The following is being saved:
localStorage
A rumv localStorage key will be created. It contains a timestamp of the first pagehit and is solely used to identify returning visits to report them as such.sessionStorage
A rumv localStorage key will be created, containing the following:- browser_brand
The best method to send data varies per browser. To prevent analyzing the user's user agent/browser, we save this after the first lookup to speed up this process. - page
indicating if the current page was tracked (and the template used for doing so) - pageviews
the amount of successive pageviews, to merge with other page data that is being collected and enrich monitoring data - regex
After the first pagehit, the function to determine if the current page should be tracked is saved into sessionStorage.
This prevents the JS file from needing to be executed when it actually isn't necessary. - samplingrate
the samplingrate that should be sued - session_id
A uuid representing the session id. This is saved as:- the session id should typically stay the same during the whole session
- helps identifying unique versus successive pagehits.
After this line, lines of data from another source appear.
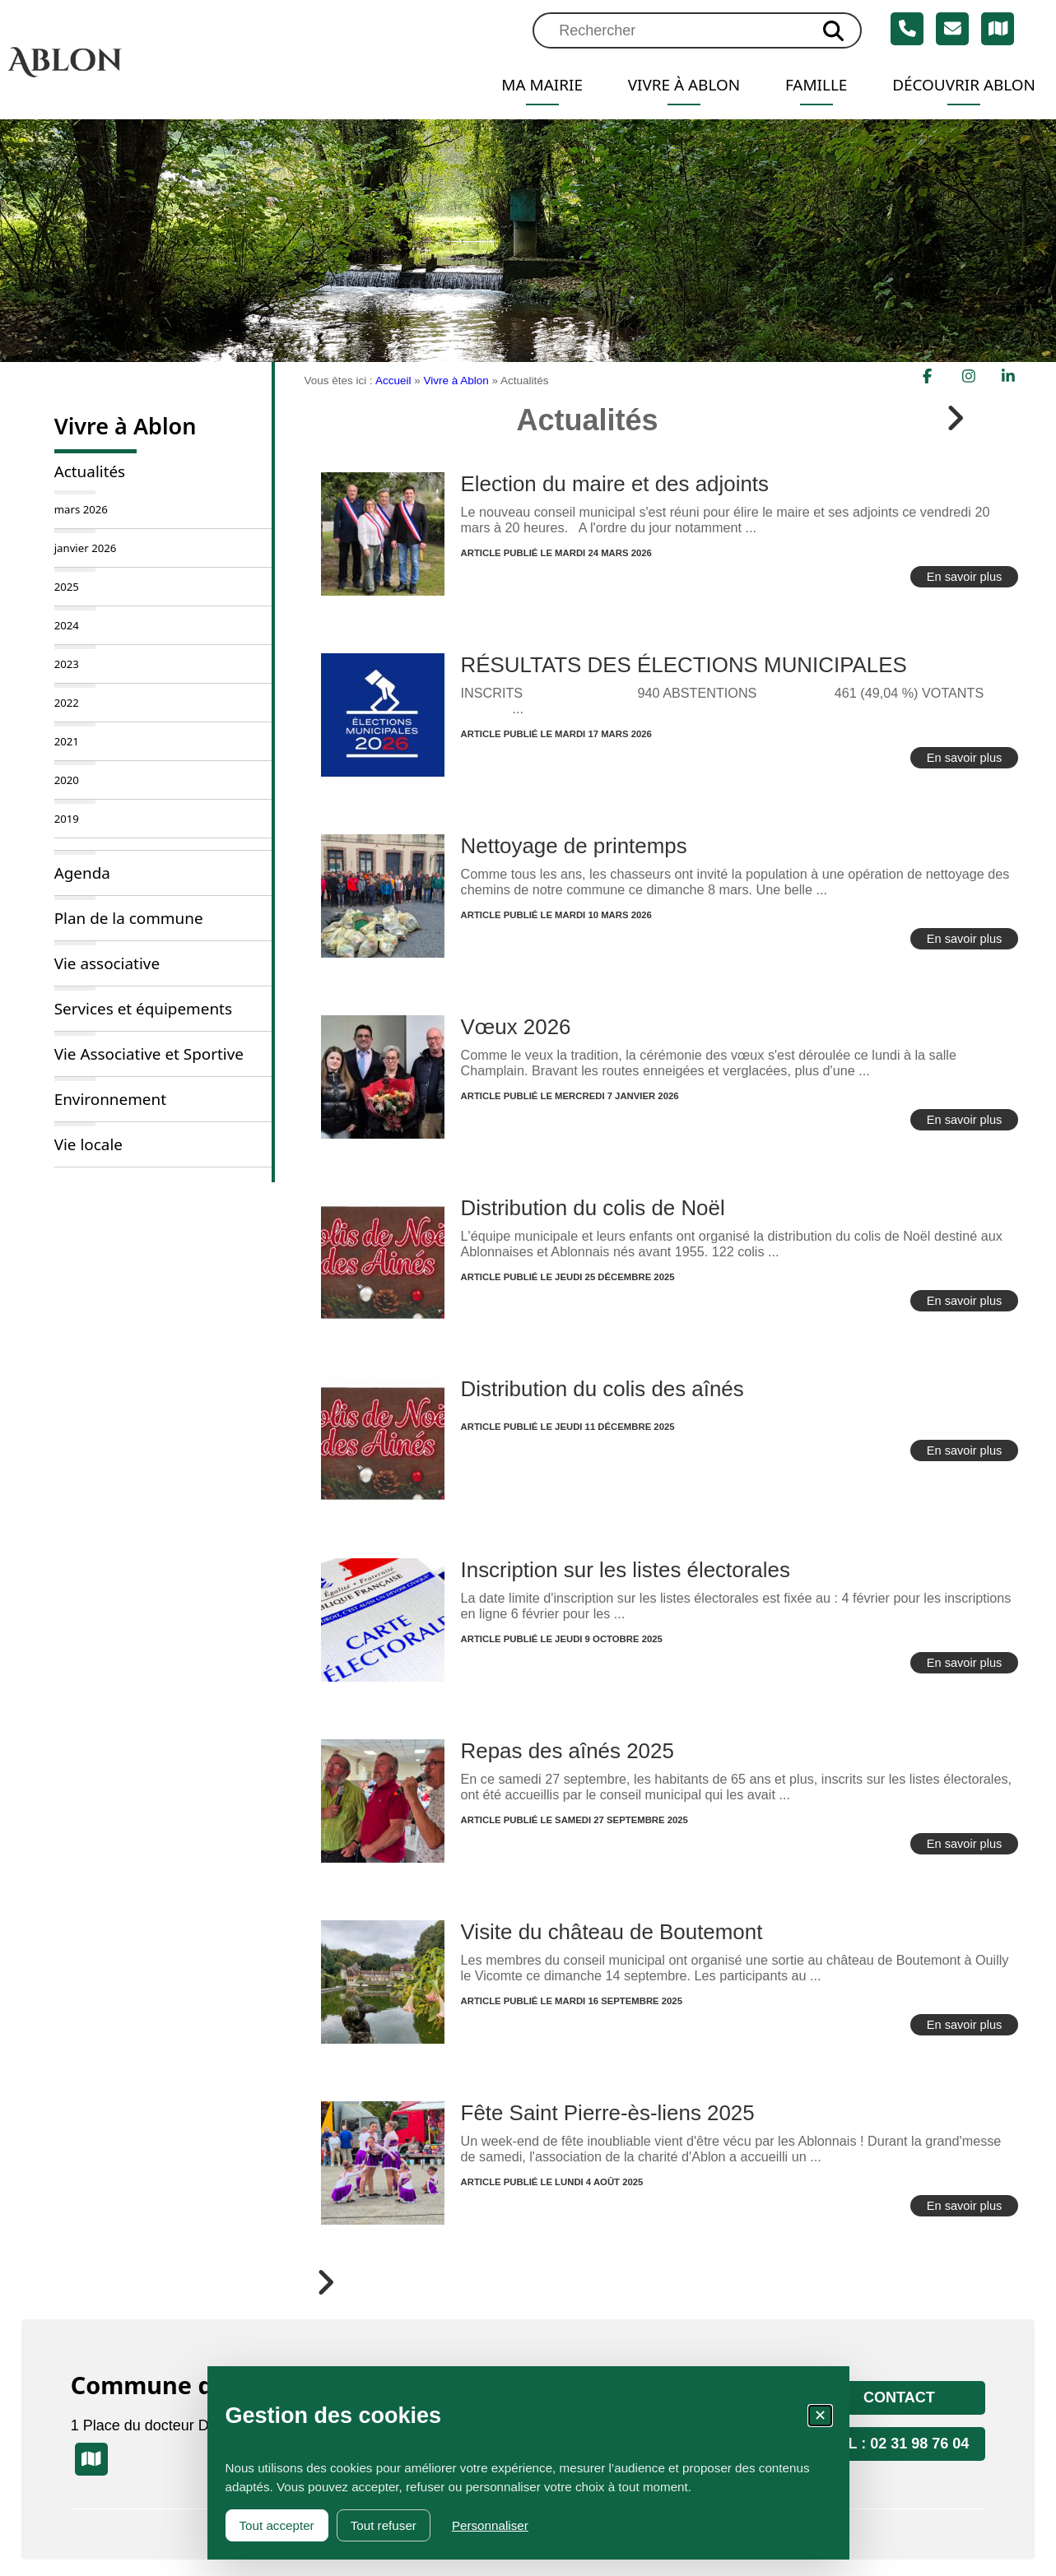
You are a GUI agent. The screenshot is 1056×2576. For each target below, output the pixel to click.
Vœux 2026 (516, 1026)
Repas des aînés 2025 (567, 1750)
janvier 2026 (85, 548)
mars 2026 (81, 509)
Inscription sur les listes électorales (625, 1569)
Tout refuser (383, 2525)
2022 (66, 702)
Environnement (110, 1099)
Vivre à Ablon (672, 85)
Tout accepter (277, 2525)
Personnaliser (490, 2525)
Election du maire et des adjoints (615, 483)
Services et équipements (143, 1008)
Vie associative (107, 963)
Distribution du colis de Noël (593, 1207)
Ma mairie (525, 85)
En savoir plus (965, 576)
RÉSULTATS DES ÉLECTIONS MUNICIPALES (684, 664)
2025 (66, 586)
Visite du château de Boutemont (612, 1931)
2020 (66, 780)
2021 (66, 741)
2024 (66, 625)
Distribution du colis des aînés (602, 1388)
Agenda (82, 873)
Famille (807, 85)
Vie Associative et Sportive (149, 1054)
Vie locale (88, 1144)
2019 (66, 818)
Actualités (90, 471)
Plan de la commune (128, 918)
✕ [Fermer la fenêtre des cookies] (820, 2415)
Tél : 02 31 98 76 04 (900, 2443)
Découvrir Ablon (960, 85)
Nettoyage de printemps (574, 845)
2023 (66, 664)
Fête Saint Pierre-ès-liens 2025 (608, 2112)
- groups experiences per session, allowing RUMvision users to debug on session-level
- submitted
helps determining what info should be send to RUMvision. Some data won't change after the first pagehit, this flag is used to prevent sending duplicate information. - urls
this flag contains an associative list of URL's that should be tracked. This is used by the regex, to quickly determine if data should be collected on the current page.
- browser_brand
Can I disable the RUMvision cookie?
Yes you can. When logged into RUMvision:
- go to your domain settings;
- click on "configure snippet";
- go to the "Advanced" panel;
- Scroll to "Privacy and consent";
- uncheck "sessionStorage".
Do note that with sessionStorage enabled, our library becomes more performant as less checks have to be done during page navigations.
Data (especially unique versus total pagehits and returning visitor-rate) becomes more reliable too with sessionStorage enabled. But in general, our monitoring script will work perfectly fine when disabled.